Route requests based on URL path:

/api/v1/users → user service
/api/v1/orders → order service
/static/* → CDN or file service

Each path prefix maps to exactly one upstream target. The gateway matches the longest prefix first.

Host-based routing

Route based on the Host HTTP header:

api.example.com → API cluster
admin.example.com → admin cluster
ws.example.com → WebSocket cluster

Useful when multiple products or tenants share the same IP address. The gateway reads the hostname and forwards to the correct cluster before any application code runs.

4.2 Traffic Shaping

Rate limiting

Limit the number of requests a client can make in a time window. Client is identified by API key, user ID, or IP address.

When the limit is exceeded, return 429 Too Many Requests with a Retry-After header.

Common algorithms:

Algorithm	How it works	Best for
Fixed window	Count resets every N seconds	Simple cases
Sliding window	Count over a rolling time range	Smoother enforcement
Token bucket	Add tokens at a fixed rate; each request consumes one	Burst tolerance
Leaky bucket	Queue requests and drain at fixed rate	Strict output rate

Apply rate limiting at the API gateway level — before requests reach backend services. This protects services from overload and abuse without any code changes in services.

Throttling

Throttling is softer than rate limiting. Instead of rejecting excess requests, it slows them down.
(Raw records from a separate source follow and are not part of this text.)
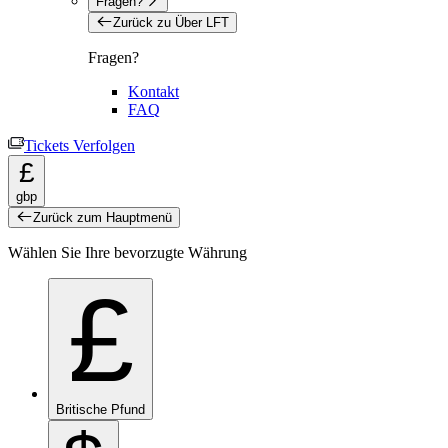
Fragen?
Zurück zu Über LFT
Fragen?
Kontakt
FAQ
Tickets Verfolgen
£
gbp
Zurück zum Hauptmenü
Wählen Sie Ihre bevorzugte Währung
£
Britische Pfund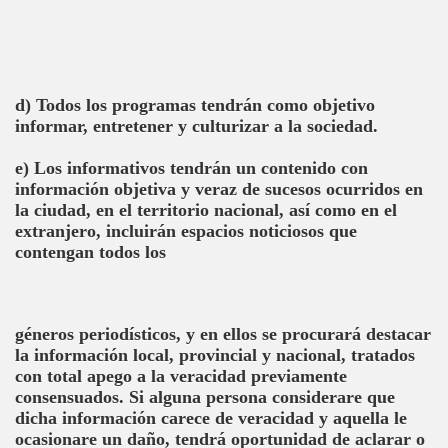
d) Todos los programas tendrán como objetivo
informar, entretener y culturizar a la sociedad.
e) Los informativos tendrán un contenido con
información objetiva y veraz de sucesos ocurridos en
la ciudad, en el territorio nacional, así como en el
extranjero, incluirán espacios noticiosos que
contengan todos los
géneros periodísticos, y en ellos se procurará destacar
la información local, provincial y nacional, tratados
con total apego a la veracidad previamente
consensuados. Si alguna persona considerare que
dicha información carece de veracidad y aquella le
ocasionare un daño, tendrá oportunidad de aclarar o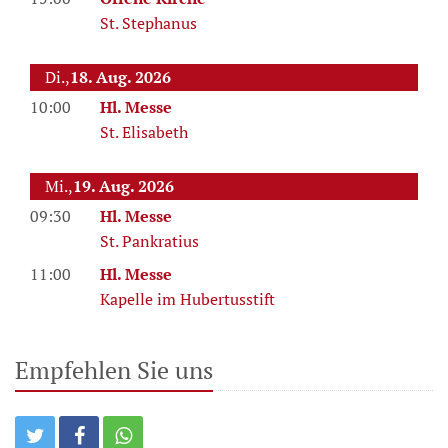
St. Stephanus
Di.,
18. Aug. 2026
10:00
Hl. Messe
St. Elisabeth
Mi.,
19. Aug. 2026
09:30
Hl. Messe
St. Pankratius
11:00
Hl. Messe
Kapelle im Hubertusstift
Empfehlen Sie uns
Excess requests enter a queue and are processed with a delay.
The client waits but eventually gets a response.
Use when short bursts are acceptable but sustained overload is not.

When to choose throttling vs rate limiting: Use rate limiting when you want hard limits (pay-per-use APIs, abuse prevention). Use throttling when you want smooth flow control with no client errors during mild spikes.

4.3 Canary Releases

Gradually roll out a new version by routing a small percentage of traffic to it.
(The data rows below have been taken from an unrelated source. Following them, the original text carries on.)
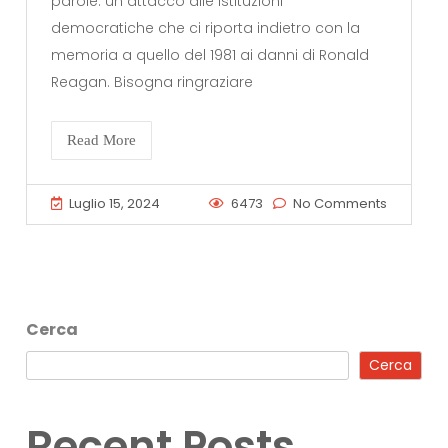
parole: un attacco alle istituzioni
democratiche che ci riporta indietro con la
memoria a quello del 1981 ai danni di Ronald
Reagan. Bisogna ringraziare
Read More
Luglio 15, 2024
6473
No Comments
Cerca
Cerca
Recent Posts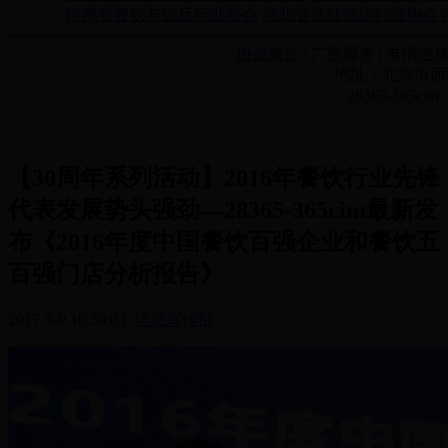
河南省餐饮与饭店行业协会
湖北省烹饪酒店行业协会
协会简介
| 广告服务 | 友情连接
地址：北京市西城
28365-365
【30周年系列活动】2016年餐饮行业先锋
代表发展势头强劲—28365-365cim最新发
布《2016年度中国餐饮百强企业和餐饮五
百强门店分析报告》
2017-5-9 16:39:03
信息宣传部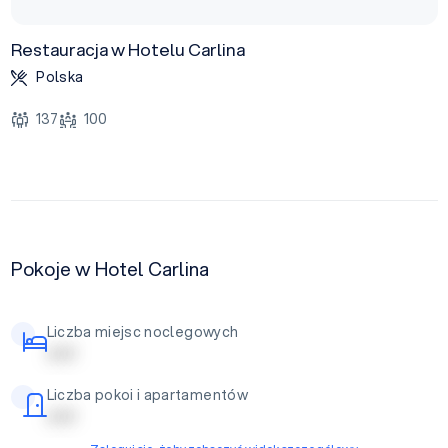
Restauracja w Hotelu Carlina
Polska
137
100
Pokoje w Hotel Carlina
Liczba miejsc noclegowych
| | | | |
Liczba pokoi i apartamentów
| | | | |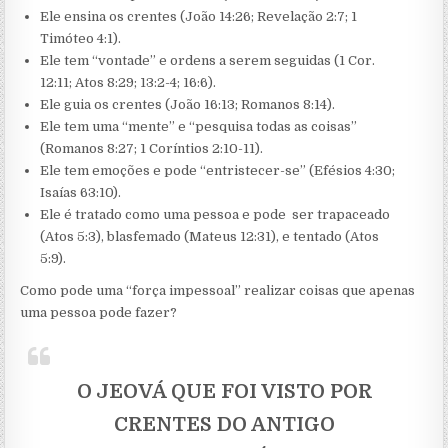
Ele ensina os crentes (João 14:26; Revelação 2:7; 1
Timóteo 4:1).
Ele tem “vontade” e ordens a serem seguidas (1 Cor.
12:11; Atos 8:29; 13:2-4; 16:6).
Ele guia os crentes (João 16:13; Romanos 8:14).
Ele tem uma “mente” e “pesquisa todas as coisas”
(Romanos 8:27; 1 Coríntios 2:10-11).
Ele tem emoções e pode “entristecer-se” (Efésios 4:30;
Isaías 63:10).
Ele é tratado como uma pessoa e pode ser trapaceado
(Atos 5:3), blasfemado (Mateus 12:31), e tentado (Atos
5:9).
Como pode uma “força impessoal” realizar coisas que apenas
uma pessoa pode fazer?
O JEOVÁ QUE FOI VISTO POR
CRENTES DO ANTIGO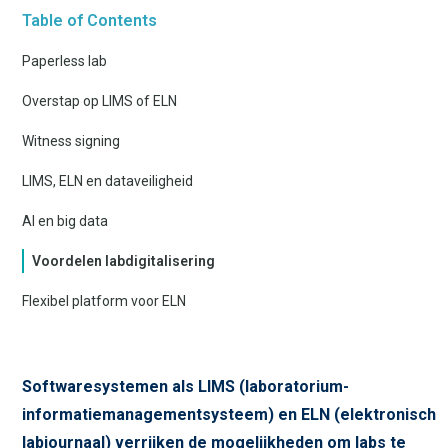
Table of Contents
Paperless lab
Overstap op LIMS of ELN
Witness signing
LIMS, ELN en dataveiligheid
AI en big data
Voordelen labdigitalisering
Flexibel platform voor ELN
Softwaresystemen als LIMS (laboratorium-
informatiemanagementsysteem) en ELN (elektronisch
labjournaal) verrijken de mogelijkheden om labs te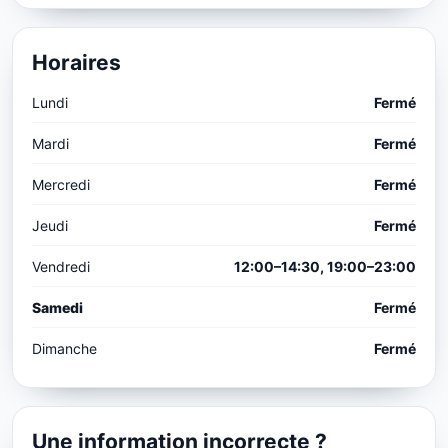
Horaires
Lundi
Fermé
Mardi
Fermé
Mercredi
Fermé
Jeudi
Fermé
Vendredi
12:00–14:30, 19:00–23:00
Samedi
Fermé
Dimanche
Fermé
Une information incorrecte ?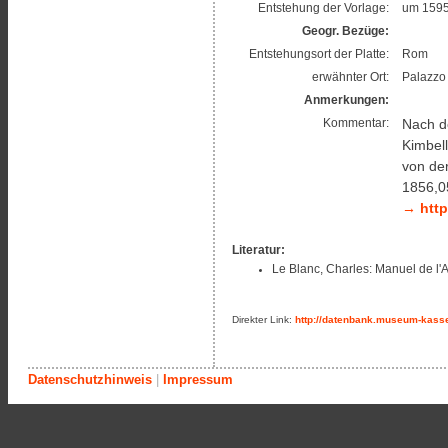
Entstehung der Vorlage:
um 159
Geogr. Bezüge:
Entstehungsort der Platte:
Rom
erwähnter Ort:
Palazzo
Anmerkungen:
Nach d
Kommentar:
Kimbell
von der
1856,0
→ http
Literatur:
Le Blanc, Charles: Manuel de l'Am
Direkter Link:
http://datenbank.museum-kasse
Datenschutzhinweis
|
Impressum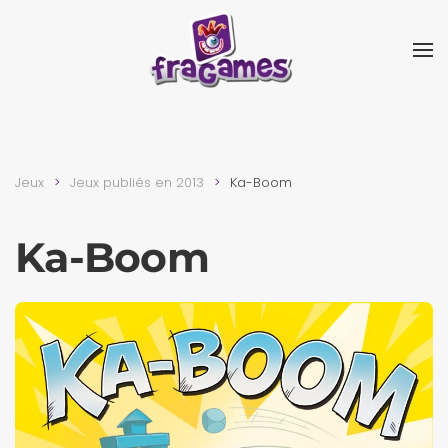
Skip to main content
Jeux
Jeux publiés en 2013
Ka-Boom
Ka-Boom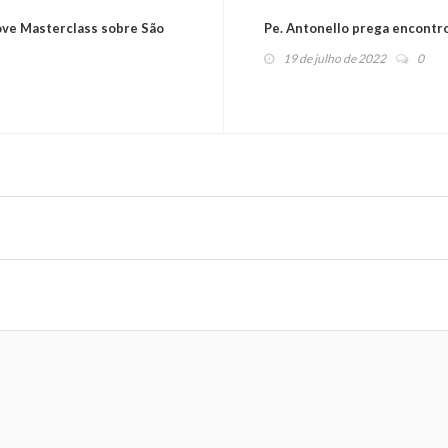
ove Masterclass sobre São
Pe. Antonello prega encontro 
19 de julho de 2022
0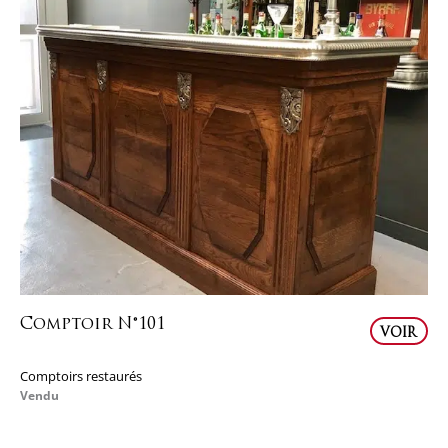
Comptoir N°101
VOIR
Comptoirs restaurés
Vendu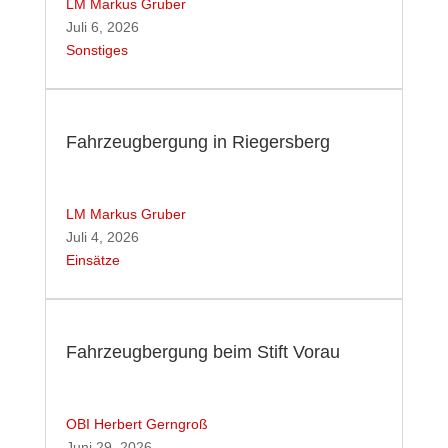
LM Markus Gruber
Juli 6, 2026
Sonstiges
Fahrzeugbergung in Riegersberg
LM Markus Gruber
Juli 4, 2026
Einsätze
Fahrzeugbergung beim Stift Vorau
OBI Herbert Gerngroß
Juni 29, 2026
All traffic → Load Balancer
  95% → Service v1 (stable)
   5% → Service v2 (canary)

Process: 1. Deploy v2 alongside v1. Route 5% of traffic to v2. 2. Monitor error rate, latency, and business metrics on v2. 3. If healthy: increase percentage — 5% → 25% → 50% → 100%. 4. If errors spike: route all traffic back to v1 immediately.
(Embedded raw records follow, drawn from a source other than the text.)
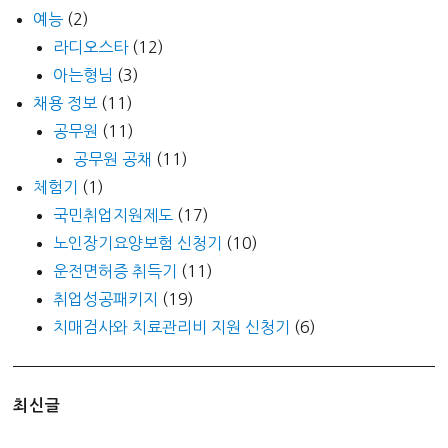
예능
(2)
라디오스타
(12)
아는형님
(3)
채용 정보
(11)
공무원
(11)
공무원 공채
(11)
체험기
(1)
국민취업지원제도
(17)
노인장기요양보험 신청기
(10)
운전면허증 취득기
(11)
취업성공패키지
(19)
치매검사와 치료관리비 지원 신청기
(6)
최신글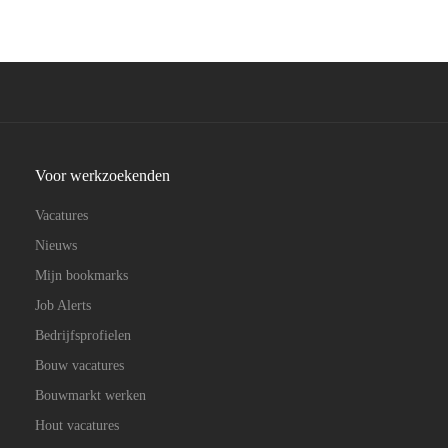
Voor werkzoekenden
Vacatures
Nieuws
Mijn bookmarks
Job Alerts
Bedrijfsprofielen
Bouw vacatures
Bouwmarkt werken
Hout vacatures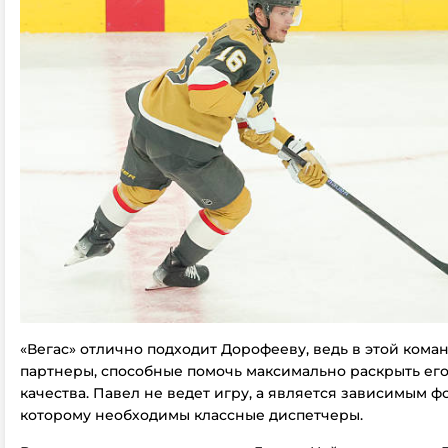
«Вегас» отлично подходит Дорофееву, ведь в этой коман
партнеры, способные помочь максимально раскрыть ег
качества. Павел не ведет игру, а является зависимым ф
которому необходимы классные диспетчеры.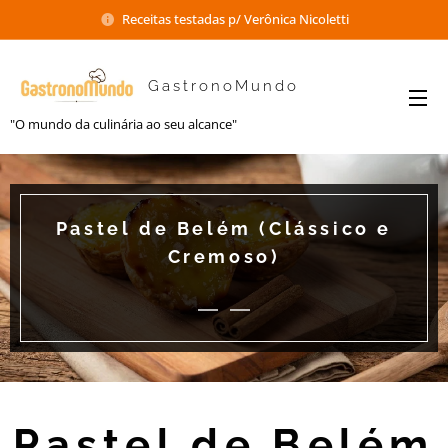
Receitas testadas p/ Verônica Nicoletti
GastronoMundo
"O mundo da culinária ao seu alcance"
Pastel de Belém (Clássico e
Cremoso)
Pastel de Belém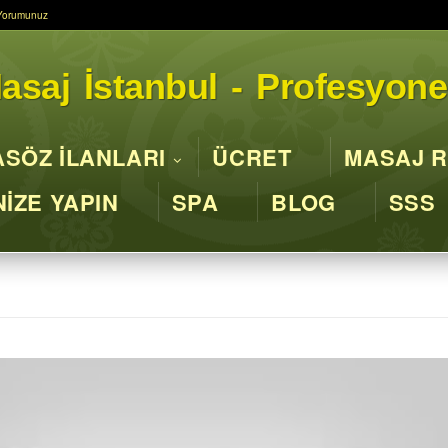
Yorumunuz
asaj İstanbul - Profesyone
SÖZ İLANLARI
ÜCRET
MASAJ R
İZE YAPIN
SPA
BLOG
SSS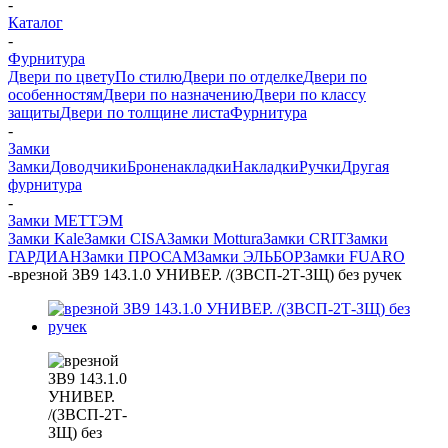
-
Каталог
-
Фурнитура
Двери по цвету
По стилю
Двери по отделке
Двери по
особенностям
Двери по назначению
Двери по классу
защиты
Двери по толщине листа
Фурнитура
-
Замки
Замки
Доводчики
Броненакладки
Накладки
Ручки
Другая
фурнитура
-
Замки МЕТТЭМ
Замки Kale
Замки CISA
Замки Mottura
Замки CRIT
Замки
ГАРДИАН
Замки ПРОСАМ
Замки ЭЛЬБОР
Замки FUARO
-
врезной ЗВ9 143.1.0 УНИВЕР. /(ЗВСП-2Т-ЗЩ) без ручек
Implementation options: - NGINX upstream with weight directive - Envoy weighted clusters - AWS ALB weighted target groups - Istio VirtualService with traffic weights

Canary is the preferred strategy when risk reduction matters more than speed of rollout.

4.4 Blue-Green Deployment

Two identical production environments: Blue (current) and Green (new version).

Flow: 1. Green is deployed and tested fully while Blue serves all traffic. 2. Switch: the load balancer routes all traffic from Blue to Green. Instant cutover. 3. Blue stays idle as a rollback target. 4. If issues appear, switch back to Blue in seconds.

Zero downtime. No gradual rollout — it is all-or-nothing.

vs Canary:

Aspect	Blue-Green	Canary
Rollout speed	Instant	Gradual
Risk exposure	All users at once	Small group first
Rollback speed	Instant	Instant
Infrastructure cost	2x during switch	Low

Use Blue-Green when you need fast rollback and can afford 2x infrastructure briefly. Use Canary when you want to validate with real users before full rollout.

4.5 Failover

Active-passive

Primary server handles all traffic.
Standby server is idle, ready to take over.
On primary failure: load balancer detects via health check and routes all traffic to standby.
Standby needs 10–60 seconds to become fully active.

Trade-offs: Lower cost (standby does nothing), but brief downtime during failover. Use when cost matters more than zero-downtime availability.

Active-active

Multiple servers handle traffic simultaneously.
On one server failure: remaining servers absorb the load automatically.
No failover delay — traffic is already distributed.

Trade-offs: Higher cost (all servers active), but no downtime. Use when your SLA requires continuous availability and no tolerance for even brief outages.

Key decision factor: Does your system tolerate 10–60 seconds of downtime? If yes, active-passive. If no, active-active.